Public Service Co. of Oklahoma v. Crane Co.

48 F.R.D. 424 | N.D. Okla. | 1969

ORDER

DAUGHERTY, District Judge.

The Defendant Black & Veatch, Consulting Engineers, a partnership, moves to make certain insurance companies, who have paid a part but not all of Plaintiff’s loss, additional parties plaintiff herein pursuant to Rule 17(a), F.R. Civ.P., 28 U.S.C.A. The Defendant Crane Company supports said Motion. The Plaintiff Public Service Company of Oklahoma opposes the Motion. The issue presented by this Motion has been briefed by the parties involved.

Our Circuit has held in Gas Service Company v. Hunt, 183 F.2d 417 (10 Cir. 1950), that upon timely motion insurance companies possessing substantive rights in the litigation by way of subrogation should be joined as parties plaintiff pursuant to Rule 17(a), F.R.Civ.P. Other Courts have reached the same conclusion1 but other courts have disagreed,2 particularly when the action is brought by the insured and a state rule prohibits the splitting of causes of action in tort. Oklahoma has such a prohibition. Lowder v. Oklahoma Farm Bureau Mutual Insurance Co., 436 P.2d 654 (Okl. 1968). Under Oklahoma law if this case were proceeding in the state courts of Oklahoma (it is here only because of diversity) the insurance companies would not be necessary parties plaintiff, need not be joined by the Plaintiff and the Defendant by motion could not require their joinder. Travelers Insurance Company v. Leedy, Okl., 450 P.2d 898 (1969) (Mandate issued March 13, 1969); McMahan v. McCafferty, 205 Okl. 656, 240 P.2d 443 (1952); Stanley v. Sweet, 202 Okl. 448, 214 P.2d 906 (1950).
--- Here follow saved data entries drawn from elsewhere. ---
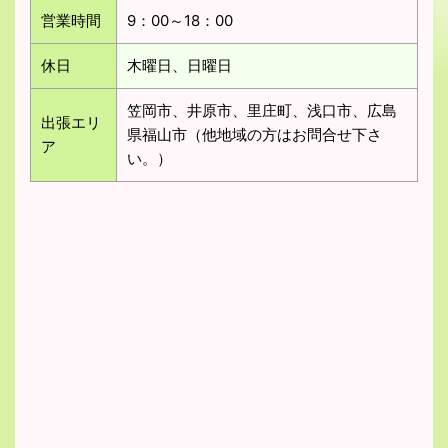
営業時間
9：00～18：00
休日
木曜日、日曜日
笠岡市、井原市、里庄町、浅口市、広島
出張エリ
県福山市（他地域の方はお問合せ下さ
ア
い。）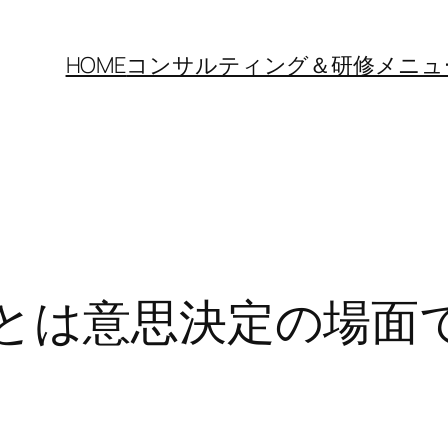
HOME
コンサルティング＆研修メニュ
面とは意思決定の場面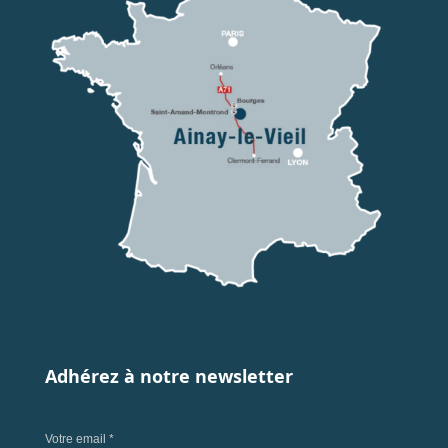
Adhérez à notre newsletter
Votre email *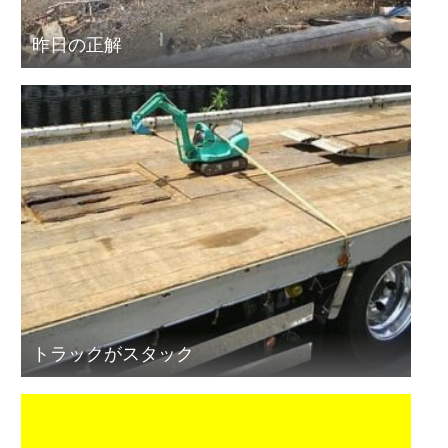
昨日の正解
トラックがスタック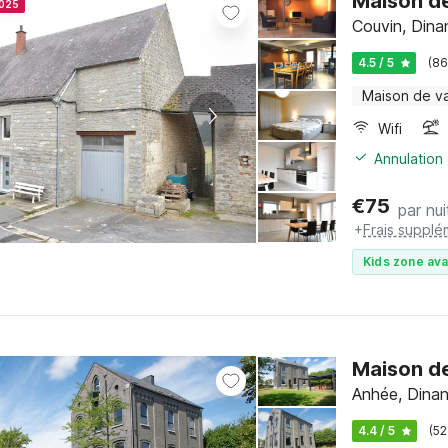
Maison de
2025
Couvin, Dina
4.5 / 5
(86
Maison de v
Wifi
Annulation 
€
75
par nui
+
Frais supplé
Kids zone ava
Maison d
Anhée, Dina
4.4 / 5
(52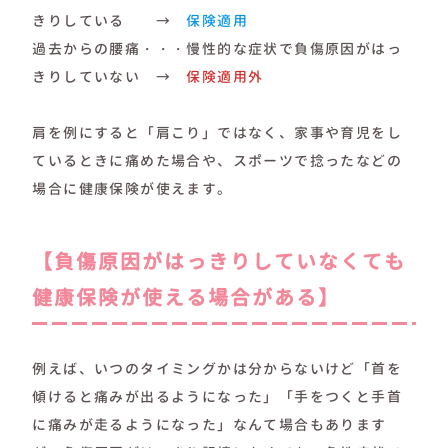
きりしている →
保険適用
過去からの腰痛・・・慢性的な症状で負傷原因がはっ
きりしていない →
保険適用外
肩を例にすると「肩こり」ではなく、家事や育児をし
ているときに痛めた場合や、スポーツで捻ったなどの
場合に健康保険が使えます。
【負傷原因がはっきりしていなくても
健康保険が使える場合がある】
例えば、いつのタイミングかは分からないけど「首を
傾けると痛みが出るようになった」「手をつくと手首
に痛みが走るようになった」なんて場合もあります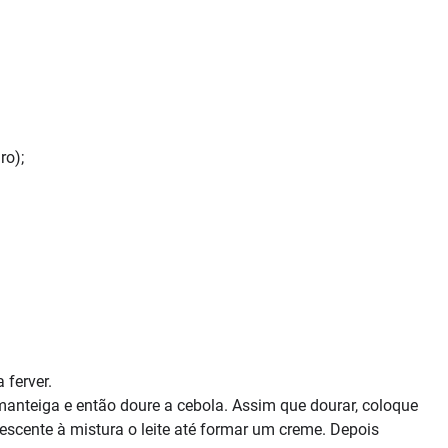
ro);
 ferver.
anteiga e então doure a cebola. Assim que dourar, coloque
escente à mistura o leite até formar um creme. Depois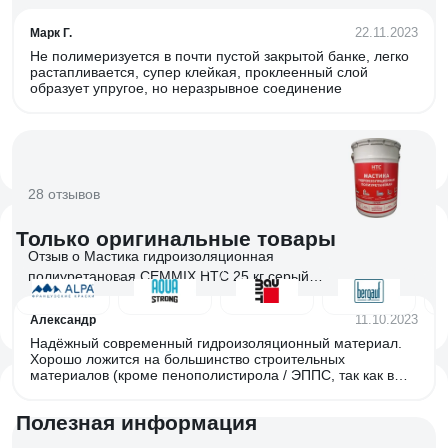
ремонт Nippon Ace 2,4 л JK-024-184
22.11.2023
Марк Г.
Не полимеризуется в почти пустой закрытой банке, легко
растапливается, супер клейкая, проклеенный слой
образует упругое, но неразрывное соединение
28 отзывов
Только оригинальные товары
Отзыв о Мастика гидроизоляционная
полиуретановая CEMMIX HTC 25 кг серый
84735838
11.10.2023
Александр
Надёжный современный гидроизоляционный материал.
Хорошо ложится на большинство строительных
материалов (кроме пенополистирола / ЭППС, так как в
составе мастики есть разъедающий его растворитель).
Полезная информация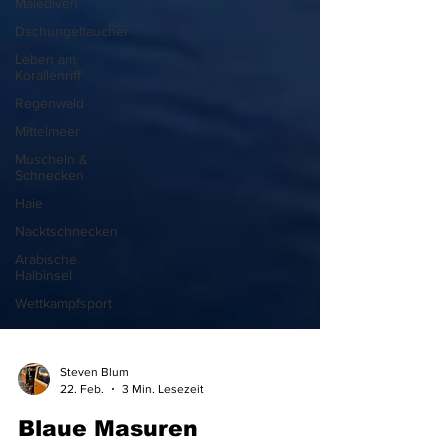
Malediven
Dschungeltaucher
Leben am
Korallenriff
Regenwald
Mittelmeer
Muscheln &
Schnecken
Haie
Nacktschnecken
Arabische
Halbinsel
Wettkampfsport
Steven Blum
22. Feb.
3 Min. Lesezeit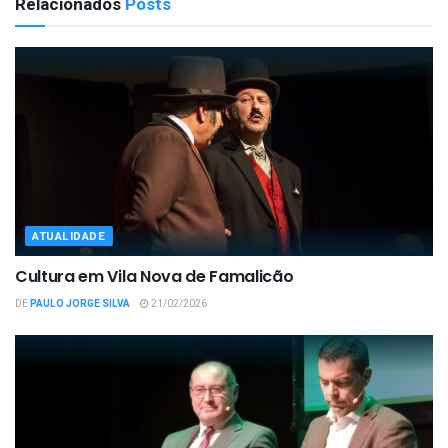
Relacionados
Posts
ATUALIDADE
Cultura em Vila Nova de Famalicão
DE
PAULO JORGE SILVA
21/02/2026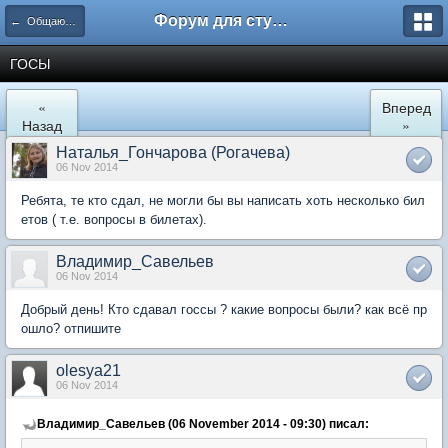
Форум для студента СГА
← Общаются экономисты
ГОСЫ
«
Вперед
Назад
»
Наталья_Гончарова (Рогачева)
06 Nov 2014
Ребята, те кто сдал, не могли бы вы написать хоть несколько бил
етов ( т.е. вопросы в билетах).
Владимир_Савельев
06 Nov 2014
Добрый день! Кто сдавал госсы ? какие вопросы были? как всё пр
ошло? отпишите
olesya21
06 Nov 2014
Владимир_Савельев (06 November 2014 - 09:30) писал:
The Court is constrained to follow Gas Service Company v. Hunt, supra, as the announced rule of this Circuit and grant the Motion under consideration. Plaintiff’s position that the insurance companies are not real parties in interest in this case runs afoul of Gas Service Company v. Hunt as the Motion under consideration is deemed to be timely made and no argument is made that it is not. In granting the Motion, the Court would hope that our Circuit would see fit to overrule Gas Service Company v. Hunt for prospective application in cases where the insured brings the action for the entire loss and a rule prohibits another suit by anyone having an interest in the Plaintiff’s cause of action. This will permit the parties to litigate their controversy strictly on its merits without the presence of an insurance company as a party to the action and the strong possibility that such presence will generate prejudice or favoritism in the jury process. Such a rule is nothing more than giving a plaintiff the same benefit of freedom from prejudice and favoritism before the jury regarding an insurance company as a party to the litigation which is afforded a defendant by the familiar rule that his insurance carrier may not be made a *426party defendant even though such carrier has, perhaps, the complete interest or liability in the case and will pick up the entire tab including the cost of defense.

With the foregoing expression of hope for a future change by our Circuit in the rule announced in Gas Service Company v. Hunt, supra, the Motion of Defendant Black & Veatch is granted and said Defendant may take the necessary action to bring in the insurance companies as additional parties plaintiff under the authority of Gas Service Company v. Hunt, supra.

. National Garment Company v. New York C. & St. L. R. Company, 173 F.2d 32 (Eighth Cir. 1949) ; Koepp v. Northwest Freight Lines, 10 F.R.D. 524 (D.C.Minn. 1950).

. Braniff Airways v. Falkingham, 20 F.R.D. 141 (D.C.Minn.1957) ; King v. Cairo Elk’s Home Association, 145 F. Supp. 681 (E.D.Ill.1956) ; DeWitt v. Quarterback Sports Federation, Inc., 45 F.R.D. 252 (D.C.Minn.1968) ; Ellsaesser v. Mid-Continent Cas. Co., 195 Kan. 117, 403 P.2d 185 (1965), 13 A.L.R. 3d 133; and see excellent annotation at 13 A.L.R.3d 140 and dissent of Circuit Judge Burger in City Stores Co. v. Lerner Shops of District of Columbia, Inc., 133 U.S.App.D.C. 311, 410 F.2d 1010 (1969).